There’s a grave issue rumoring around the Christian community amongst those who are faced with God’s revelation in Scripture and God’s natural revelation of the created world. The conversation inevitably goes toward this statement: “If the Bible says X and Science says Y than Science must be wrong”. This is a problematic statement for many reasons but first and foremost because it pins God against God. Even more so you may hear something like: “The world is fallen, mans ability is fallible to do science.” That’s very true in some circumstances but it pertains to the word of God than as well. We do not magically interpret the Bible perfectly and everything else incorrectly. Rather, God has given us faculties in the cognitive sense to be able to rationalize what He’s revealed in word and in nature. In the word it’s called hermeneutics and in nature it’s usually formulated by the scientific method.

Two things arise here.
One of them being that God commands us to test things in and outside of Scripture which implies we have the ability to do so. Second, that the notion above by the opposition view has a major issue of what I’ll call infinite fallibilities. That is to say, where does man’s fallibility end? In their equation, it does not. Both the Old and New Testaments emphasize the importance of testing, of making sure the evidence supports truth claims. Moses instructed the Israelites to test individuals who claimed to be speaking or writing under divine inspiration (Deuteronomy 18: 21– 22). The prophet Malachi quoted God as saying, “Test me in this” (Malachi 3: 10). The apostle Paul urged Christ’s followers, “Test everything. Hold on to the good” (1 Thessalonians 5: 21). The apostle John similarly wrote, “Test the spirits to see whether they are from God” (1 John 4: 1). In addition, Luke affirmed the importance of testing by complimenting people in Berea who “examined the Scriptures every day to see if what Paul said was true” (Acts 17: 11). The Bereans set an important example for us as they tested Paul’s words and checked his teaching against the law, history, songs, and prophecies preserved through the centuries with confirmed accuracy. Tests of consistency, both internal and external, served as the crucible from which the New Testament canon emerged. Through the filters of integration and corroboration, the creeds were distilled. The quest for consistency defines the goal of all responsible Bible scholarship— in fact, for all responsible scholarship, including science.

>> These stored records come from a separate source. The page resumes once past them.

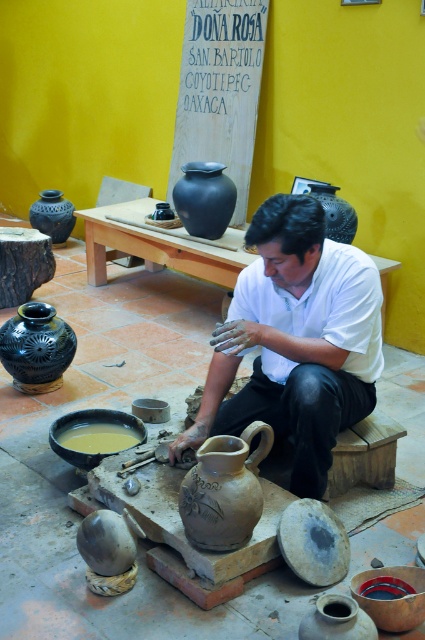 Question: Is matte black vase at left thinner than matte black vase at upper right?

Choices:
 (A) no
 (B) yes

Answer: (A)

Question: Which point is closer to the camera?

Choices:
 (A) matte white shirt at center
 (B) matte black vase at upper right
 (C) black matte vase at left
 (D) matte black vase at center

Answer: (A)

Question: Which object appears farthest from the camera in this image?

Choices:
 (A) matte black vase at center
 (B) matte black vase at left
 (C) black matte vase at left

Answer: (B)

Question: Which point is closer to the camera?

Choices:
 (A) matte white shirt at center
 (B) black matte vase at left
 (C) matte black vase at left
 (D) matte black vase at center

Answer: (A)

Question: Is black matte vase at left thinner than matte black vase at center?

Choices:
 (A) no
 (B) yes

Answer: (B)

Question: Does matte white shirt at center lie in front of matte black vase at upper right?

Choices:
 (A) yes
 (B) no

Answer: (A) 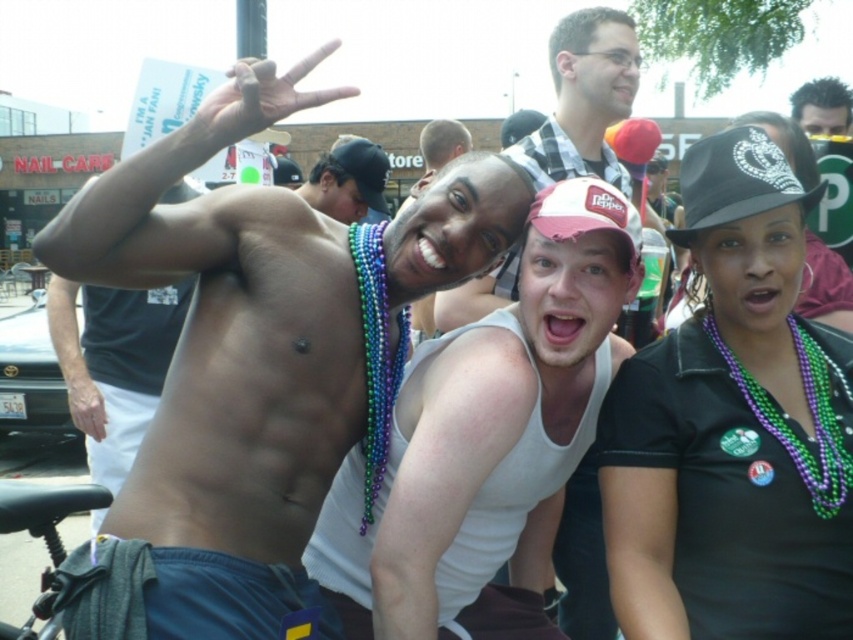 You are taking a photo of the black sequined baseball cap at upper right and the green beaded necklace at lower right. Which object will appear larger in the photo?

The black sequined baseball cap at upper right appears larger in the photo because it is positioned over the green beaded necklace at lower right, indicating it is closer to the camera.

You are a photographer at this event and want to ensure that both the black sequined baseball cap at upper right and the green beaded necklace at lower right are clearly visible in your photo. Considering their heights, which object should you focus on first to ensure proper framing?

The black sequined baseball cap at upper right is shorter than the green beaded necklace at lower right. To ensure both are visible, focus on the taller object first, which is the green beaded necklace at lower right, then adjust the framing to include the shorter one.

There are varying degrees of hermeneutics within Biblical Scholarship but the mainstay principles can be summed down to:

  • Context of the Culture, Author, Reader

  • Original Language uses

  • Interpret the type of literature

  • Historical, Grammatical and Contextual

  • Scripture Interprets Scripture (maybe the most important)

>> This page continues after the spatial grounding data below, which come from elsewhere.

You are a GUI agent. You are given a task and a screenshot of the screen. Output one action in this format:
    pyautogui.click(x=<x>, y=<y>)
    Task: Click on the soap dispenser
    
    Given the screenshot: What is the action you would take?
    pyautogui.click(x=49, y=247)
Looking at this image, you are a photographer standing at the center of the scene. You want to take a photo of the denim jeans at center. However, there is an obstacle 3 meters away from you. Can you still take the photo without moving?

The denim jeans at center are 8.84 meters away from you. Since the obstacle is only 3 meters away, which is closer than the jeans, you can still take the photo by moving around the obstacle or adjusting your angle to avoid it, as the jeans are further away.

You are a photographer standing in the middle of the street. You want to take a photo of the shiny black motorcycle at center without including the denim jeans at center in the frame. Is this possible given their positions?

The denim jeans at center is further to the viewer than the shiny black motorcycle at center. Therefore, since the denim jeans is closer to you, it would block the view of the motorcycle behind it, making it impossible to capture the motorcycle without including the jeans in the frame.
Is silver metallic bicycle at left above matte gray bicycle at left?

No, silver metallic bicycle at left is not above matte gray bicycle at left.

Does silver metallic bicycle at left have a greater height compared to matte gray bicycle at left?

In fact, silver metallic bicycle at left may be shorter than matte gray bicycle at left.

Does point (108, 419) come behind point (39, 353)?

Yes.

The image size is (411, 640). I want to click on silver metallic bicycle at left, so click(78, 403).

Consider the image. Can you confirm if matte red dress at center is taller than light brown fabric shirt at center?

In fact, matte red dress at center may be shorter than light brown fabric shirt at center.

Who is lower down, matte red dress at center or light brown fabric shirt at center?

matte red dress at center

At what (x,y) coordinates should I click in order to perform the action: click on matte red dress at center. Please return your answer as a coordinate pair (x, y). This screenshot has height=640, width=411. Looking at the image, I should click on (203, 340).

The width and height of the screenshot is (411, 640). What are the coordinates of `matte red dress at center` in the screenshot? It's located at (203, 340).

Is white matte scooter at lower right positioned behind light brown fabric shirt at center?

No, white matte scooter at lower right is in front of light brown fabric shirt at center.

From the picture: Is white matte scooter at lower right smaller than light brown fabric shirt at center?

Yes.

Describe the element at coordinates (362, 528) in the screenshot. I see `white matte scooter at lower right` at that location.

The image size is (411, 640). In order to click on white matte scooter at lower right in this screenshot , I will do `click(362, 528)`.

These all contain other methods and principles respectively but they are the most important and solid of the basics within hermeneutics. These and other methods couples together are so important when dealing with scripture that refers to the scientific field.

Hugh Ross in his book A Matter of Days gives us eight steps and I think they are worth noting here:

A willingness to pursue continual, progressive testing of interpretations of Bible texts and of nature’s data have, for centuries, led human investigators closer and closer to better understanding (“ rightly dividing,” 2 Timothy 2: 15, KJV) the truth contained in both biblical passages and natural phenomena. The testing method involves a series of steps designed to help investigators tentatively develop interpretations and subsequently improve those interpretations. The biblical and scientific interpretive process, especially as applied to a given physical event or sequence of events, includes eight essential steps: Collect relevant texts and observations. Identify the frame( s) of reference for each. Determine the context and initial conditions for the event( s). Determine what takes place, when, and where, and the sequence of events within each text or observation. Note the final conditions. Form a tentative interpretation to explain both the how and the why of the event or sequence. Examine the tentative interpretation in light of additional relevant texts and observations, eliminate extraneous data, and add any previously overlooked important information.

Ross, Hugh. A Matter of Days: Resolving a Creation Controversy (Kindle Locations 1086-1095). RTB Press. Kindle Edition.

These eight steps can keep us from adding in our own thoughts, our own predisposed ideas and keep us on the straight and narrow exegesis we wish to stay upon. Therefore, in closing it is vital and important to remember when dealing with theology, science, the philosophy of science or anything in these fields that we are not to be the guide but God is and God has given us the ability to interpret His word and His creation.